By Owen Jones

Termite mounds differ from species to species although to the amateur student of termites, many of them look alike. However, an specialist can often deduce the species simply by looking at the mound. Termites construct their nests in all sorts of locations. Some build theirs in living trees like wasps, others build them in dead upright or fallen trees. Tree stumps are a favourite of some other varieties of termite, which is why it is always recommended that you remove tree stumps in termite zones.

Then there are yet another sort of termite - those that like to live in or close to the soil. Those that live in the ground are called subterranean termites. As they mine their tunnels and excavate the chambers for their nests, they eat a lot of the matter and compact a lot more, but what they find superfluous, they carry to the surface. This sometimes forms part of the nest, but not a vital part of it. This makes a termite mound of sorts, but they are not the impressive ones that you see in films.

Those termite mounds, also erroneously called ant hills in Africa and Australia, are made by termites that live above ground, although most species will also have tunnels and chambers underground as well. These are the big structures that termites are famous for.

They are largely built by termites living in the dry savannas and dry wastelands of Australia and Africa. The biggest known to man is about nine metres (thirty feet) high, although the average is closer to a little over a metre (three or four feet) tall.

However, these termite mounds are not only remarkable for their height. They are also remarkably robust. Elephants sometimes use them as scratching posts. Imagine that! Two tons of elephant rubbing itself up and down on your earthen hut or even a wooden house. But the really intriguing stuff goes on inside.

The eggs and the nymphs (young) of some species can only continue to exist within a tolerance of plus or minus one degree centigrade. The Compass Termite accomplishes this by building a wedge shaped mound with the longest sides facing north-south. This allows the predominant drafts to be drawn in by the column of warm air rising from the base of the nest up to and out of the roof of the mound.

The termite mounds of some species are so beautiful and weird that they attract tourists, who regularly gaze in wonderment at the design and intricacy of the mound. Scientists too have been studying termite mounds for a long time and recently Australian engineers have joined in.

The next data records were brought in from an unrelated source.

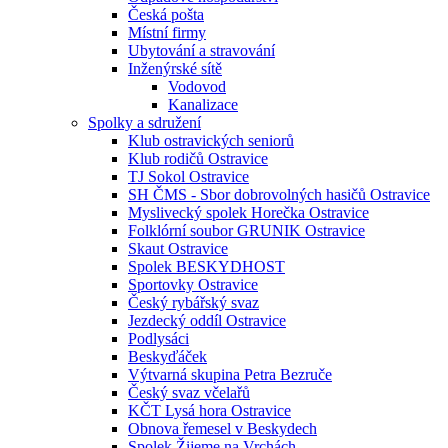
Česká pošta
Místní firmy
Ubytování a stravování
Inženýrské sítě
Vodovod
Kanalizace
Spolky a sdružení
Klub ostravických seniorů
Klub rodičů Ostravice
TJ Sokol Ostravice
SH ČMS - Sbor dobrovolných hasičů Ostravice
Myslivecký spolek Horečka Ostravice
Folklórní soubor GRUNIK Ostravice
Skaut Ostravice
Spolek BESKYDHOST
Sportovky Ostravice
Český rybářský svaz
Jezdecký oddíl Ostravice
Podlysáci
Beskyďáček
Výtvarná skupina Petra Bezruče
Český svaz včelařů
KČT Lysá hora Ostravice
Obnova řemesel v Beskydech
Spolek Žijeme na Vrchách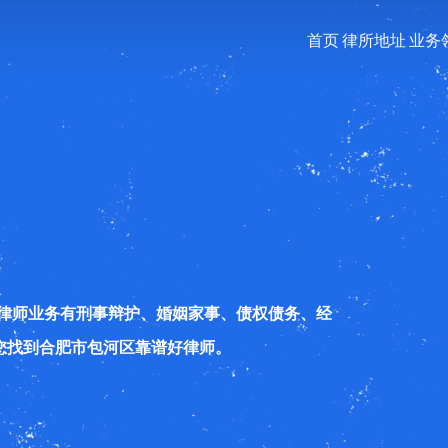
首页
律所地址
业务
，律师业务有刑事辩护、婚姻家事、债权债务、经
您找到合肥市包河区靠谱好律师。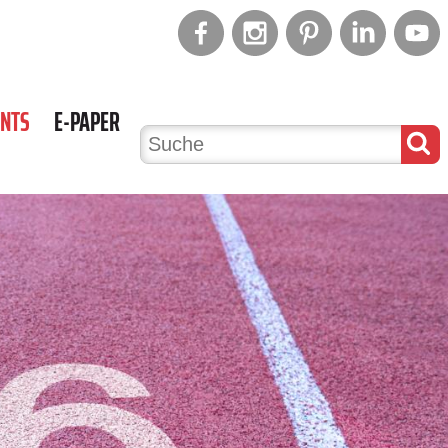
ENTS
E-PAPER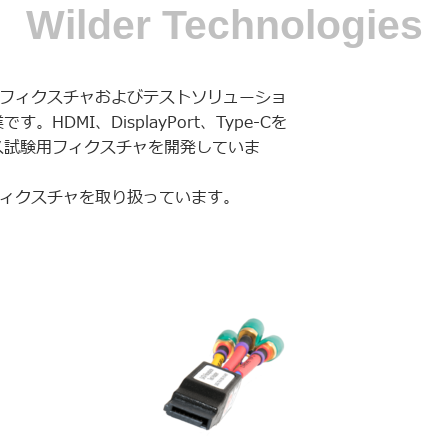
Wilder Technologies
速信号系のフィクスチャおよびテストソリューショ
DMI、DisplayPort、Type-Cを
ス試験用フィクスチャを開発していま
es社製フィクスチャを取り扱っています。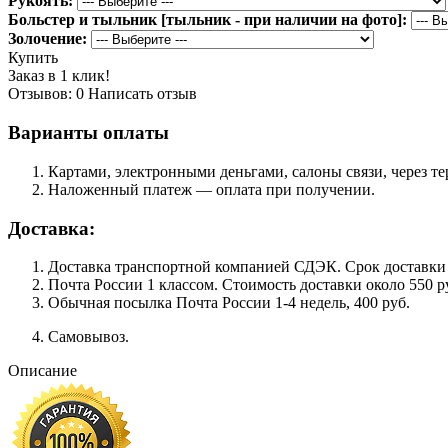
Рукоять:
Больстер и тыльник [тыльник - при наличии на фото]:
Золочение:
Купить
Заказ в 1 клик!
Отзывов: 0
Написать отзыв
Варианты оплаты
Картами, электронными деньгами, салоны связи, через 
Наложенный платеж — оплата при получении.
Доставка:
Доставка транспортной компанией СДЭК. Срок доставки сос
Почта России 1 классом. Cтоимость доставки около 550 ру
Обычная посылка Почта России 1-4 недель, 400 руб.
Самовывоз.
Описание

They are hoping that they will be able to learn termite technology in order to construct large buildings so that they are more self-regulating. They are actually constructing a man-made termite mound to try out their theories in the anticipation that they will be able to build them into future designs.

Therefore, in a few years time, if someone asks you what a termite mound looks like, you may simply be able to point at the civic offices and say: like that.